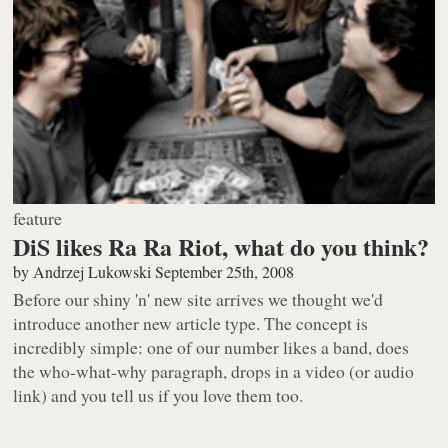
feature
DiS likes Ra Ra Riot, what do you think?
by
Andrzej Lukowski
September 25th, 2008
Before our shiny 'n' new site arrives we thought we'd
introduce another new article type. The concept is
incredibly simple: one of our number likes a band, does
the who-what-why paragraph, drops in a video (or audio
link) and you tell us if you love them too.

:: Aim of the exercise ::
Set down each line from the line containing "introduce another new" through the final line of the data, exactly and with nothing added.

:: Response to the task ::
introduce another new article type. The concept is
incredibly simple: one of our number likes a band, does
the who-what-why paragraph, drops in a video (or audio
link) and you tell us if you love them too.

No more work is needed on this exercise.